Des études menées chez l’homme montrent que les AGT, comme les acides gras saturés, accroissent les concentrations sanguines de cholestérol LDL (ou « mauvais cholestérol »), majorant ainsi le risque de maladie coronarienne.

Mais contrairement aux acides gras saturés, les AGT réduisent également les concentrations sanguines de cholestérol HDL (ou «bon cholestérol») et augmentent les concentrations sanguines de triglycérides, deux phénomènes associés à un risque accru de maladie coronarienne.

De plus, les régimes alimentaires comportant des AGT augmentent le taux de « triacylglycérol » (TAG) à jeun, phénomène que les études épidémiologiques associent à un risque accru de maladies cardiovasculaires. Ainsi, à quantités (par gramme) équivalentes, les AGT augmenteraient davantage que les acides gras saturés le risque de maladies coronariennes.

Cependant, les consommations d’AGT en Europe étant environ 10 fois moindres que celles des graisses saturées, le professeur Albert Flynn, président du groupe scientifique de l’AESA, estime que « ... compte tenu des consommations actuelles d’AGT, leur capacité à augmenter de manière significative le risque cardiovasculaire est très inférieure à celle des acides gras saturés, qui sont actuellement consommés de façon excessive par rapport aux besoins nutritionnels dans de nombreux pays européens ».

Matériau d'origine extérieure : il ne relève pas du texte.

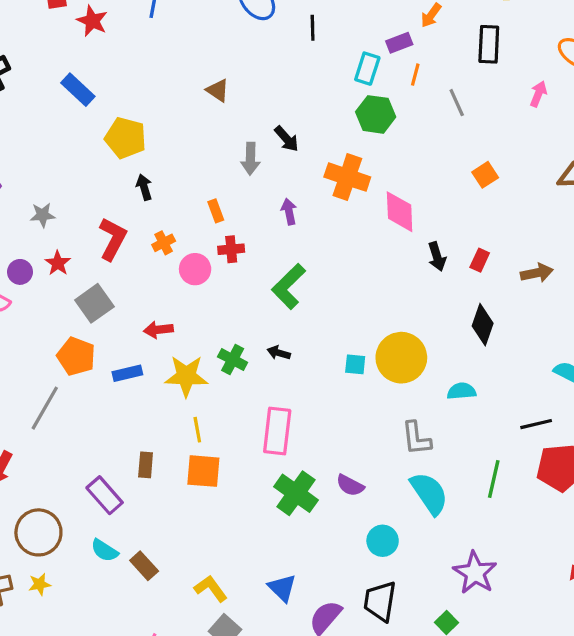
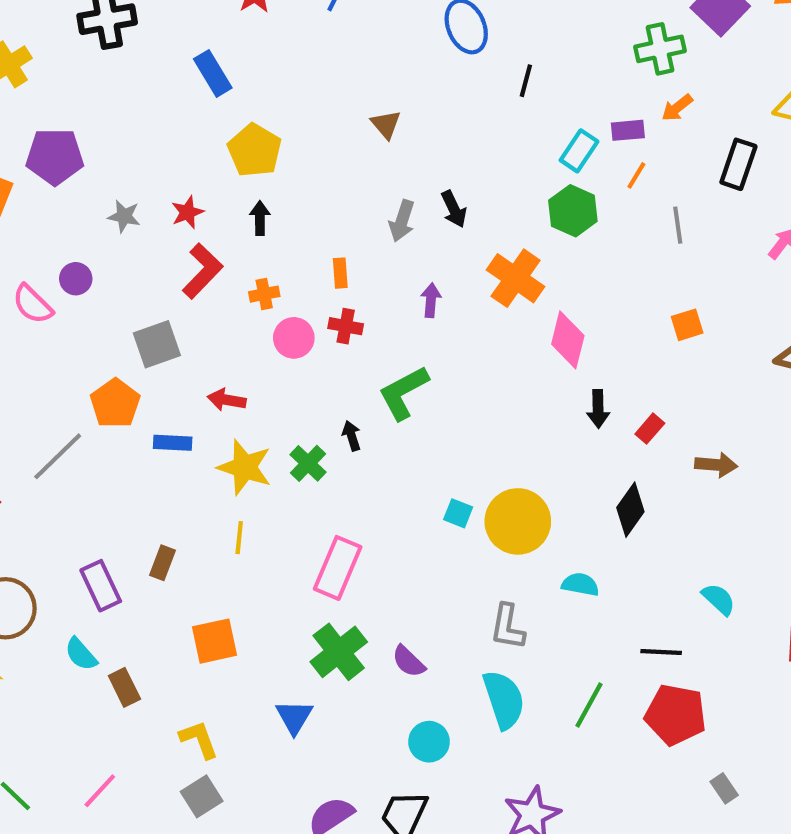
red star: (58, 263) -> (187, 212), moved
black arrow: (279, 353) -> (352, 436), moved, turned 40
orange square: (203, 471) -> (215, 641), moved, turned -33
blue triangle: (282, 588) -> (294, 717), moved

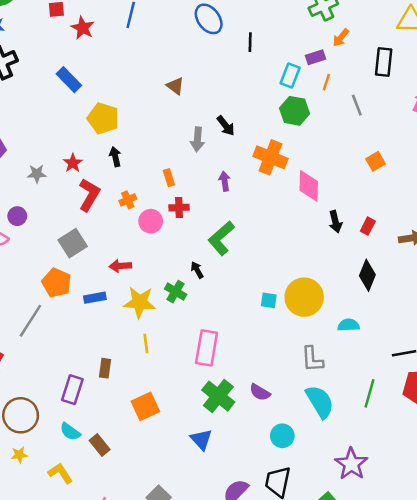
purple rectangle: (101, 586) -> (72, 390), turned 56
yellow L-shape: (199, 739) -> (60, 473), moved

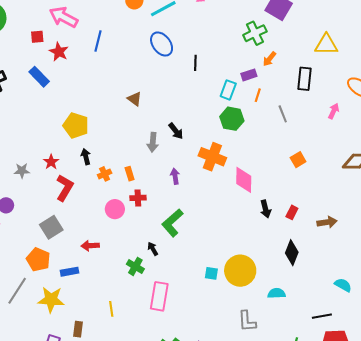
blue rectangle: (69, 80) -> (39, 77), moved
orange cross: (128, 200) -> (105, 174), moved
yellow star: (140, 302) -> (51, 300), moved
pink rectangle: (207, 348) -> (159, 296), moved

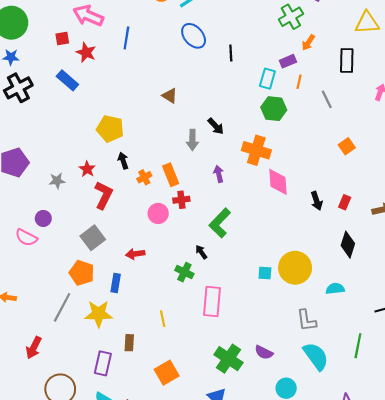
orange rectangle: (130, 174) -> (171, 175), size x1.5
pink diamond: (244, 180) -> (278, 182), moved
blue rectangle: (70, 272) -> (116, 283), turned -66

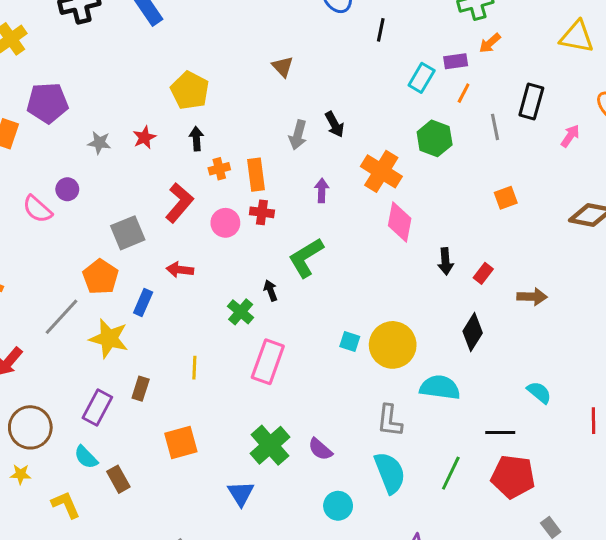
black rectangle: (347, 61) -> (531, 102), moved
green hexagon: (274, 109) -> (435, 138), moved
red L-shape: (104, 195) -> (179, 203), moved
cyan semicircle: (335, 289) -> (440, 387), size x1.5

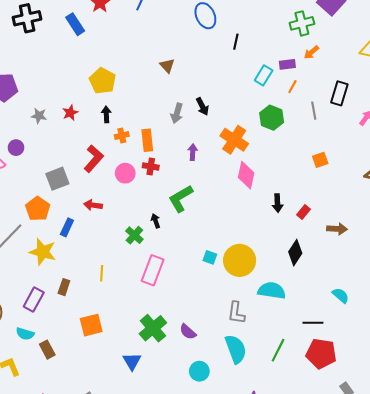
cyan semicircle: (86, 457) -> (25, 334), turned -30

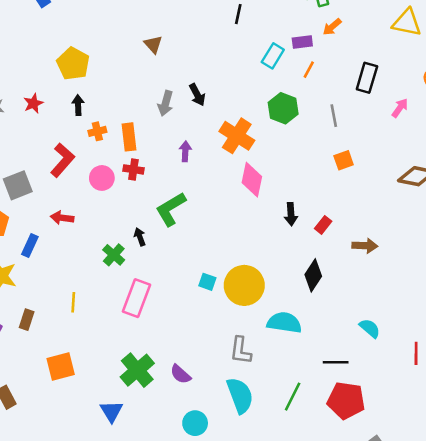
gray line: (314, 111) -> (334, 116), moved

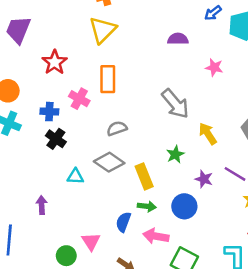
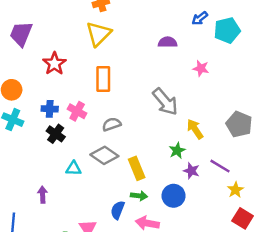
pink cross: (79, 99) -> (77, 111), moved
green star: (175, 154) -> (177, 151), moved

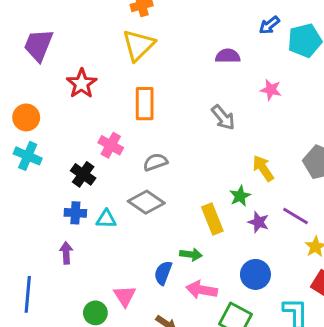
gray arrow: (165, 102) -> (223, 117), moved, size x0.7
blue cross: (50, 109) -> (75, 213), moved
yellow rectangle: (137, 168) -> (212, 219), moved
blue circle: (174, 196) -> (255, 274), moved

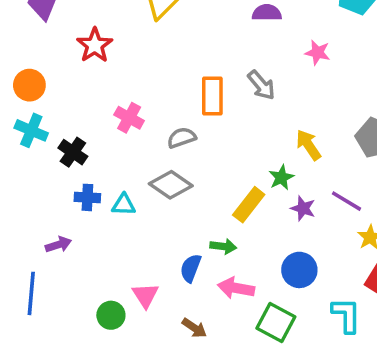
orange rectangle: (145, 104) -> (212, 96), moved
black cross: (83, 174) -> (73, 152), moved
yellow rectangle: (212, 219) -> (249, 205), turned 60
purple arrow: (66, 253) -> (58, 245), moved, turned 75

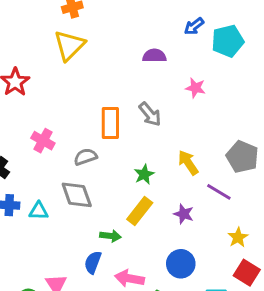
green star: (281, 178) -> (144, 174), moved
gray diamond: (171, 185) -> (77, 195), turned 36
purple line: (346, 201) -> (219, 192), moved
green arrow: (223, 246) -> (110, 236), moved

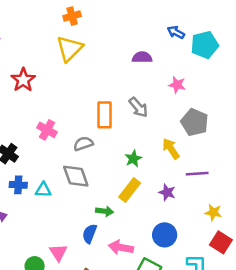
blue arrow: (194, 26) -> (176, 32), turned 66
gray pentagon: (242, 157) -> (195, 122), moved
purple line: (219, 192) -> (197, 174), turned -35
yellow star: (238, 237) -> (213, 212), turned -30

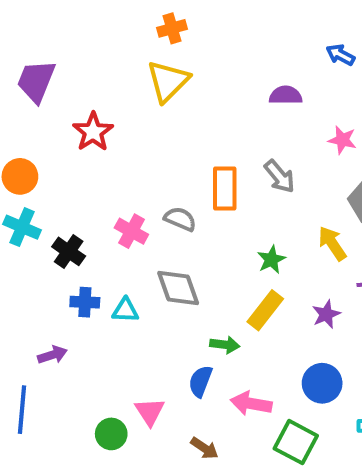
pink cross: (47, 130) -> (131, 231), moved
gray semicircle: (83, 144) -> (180, 219), moved, turned 42
purple star: (167, 192) -> (326, 314), turned 30

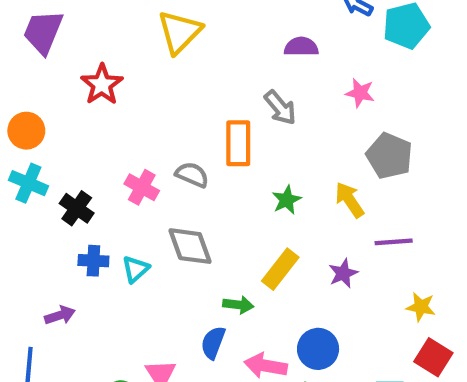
gray arrow: (280, 176) -> (280, 108), moved
green star: (271, 260) -> (287, 200), moved
cyan triangle: (125, 310) -> (135, 269), turned -44
blue circle: (322, 383) -> (318, 349), moved

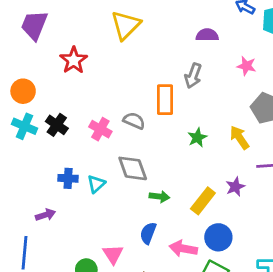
gray arrow: (280, 108) -> (193, 76), turned 60
black cross: (77, 208) -> (57, 125), moved
yellow rectangle: (280, 269) -> (203, 201), moved
green arrow: (238, 305) -> (159, 197), moved

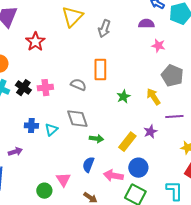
purple semicircle: (207, 35) -> (146, 24), moved
gray arrow: (193, 76) -> (104, 29), moved
pink cross: (100, 129) -> (45, 88), moved, turned -35

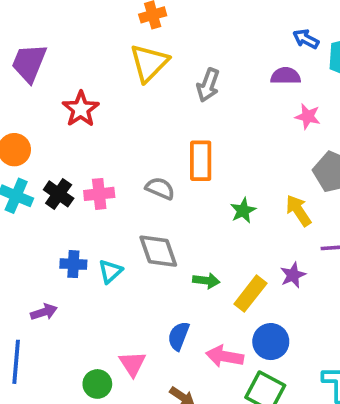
green arrow: (96, 139) -> (206, 281), moved

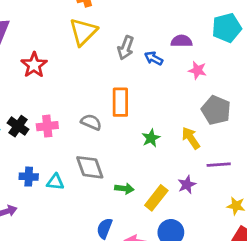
blue arrow: (306, 39) -> (154, 58), moved
cyan triangle: (110, 271) -> (55, 182), turned 48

Les autres risques pour la santé

En ce qui concerne les autres conséquences sur la santé, le groupe de l’AESA a conclu que les études menées sur l’homme n’ont pas démontré de manière fiable un quelconque effet des AGT sur la pression artérielle ou sur la sensibilité à l’insuline associée au diabète. Les preuves épidémiologiques d’une éventuelle relation entre la consommation d’AGT et le cancer, le diabète de type 2 ou les allergies sont insuffisantes et contradictoires.

Aucun lien de cause à effet n’a été établi quant aux effets indésirables supposés des AGT sur le développement du fœtus et du nourrisson, bien que des études supplémentaires soient nécessaires dans ce domaine.

AGT d’origine animale ou industrielle

Bien que les graisses animales et les graisses solidifiées industriellement contiennent les mêmes types d’AGT, ceux-ci sont représentés dans des proportions très différentes. Dans la plupart des études d’intervention réalisées à ce jour, les AGT utilisés provenaient d’huiles végétales hydrogénées. Pour cette raison, l’AESA conclut qu’il n’est actuellement pas possible de déterminer si l’effet des AGT sur la santé dépend de leur origine.

En outre, il n’existe aucune méthode d’analyse applicable à une large variété d’aliments qui permettrait de distinguer les AGT présents dans les aliments tels que les matières grasses des produits laitiers et de la viande de bœuf de ceux formés au cours de la préparation des huiles hydrogénées.

Réduire la consommation au minimum

L’analyse de l’AESA montre que les AGT augmentent le risque de maladie cardiaque et souligne la nécessité de n’en consommer que de faibles quantités, quelle que soit leur origine. La suppression ou la réduction des acides gras trans dans de nombreux produits alimentaires doit se poursuivre. Chaque fois que cela est possible, ils doivent être remplacés de préférence par des acides gras insaturés cis plutôt que par des acides gras saturés.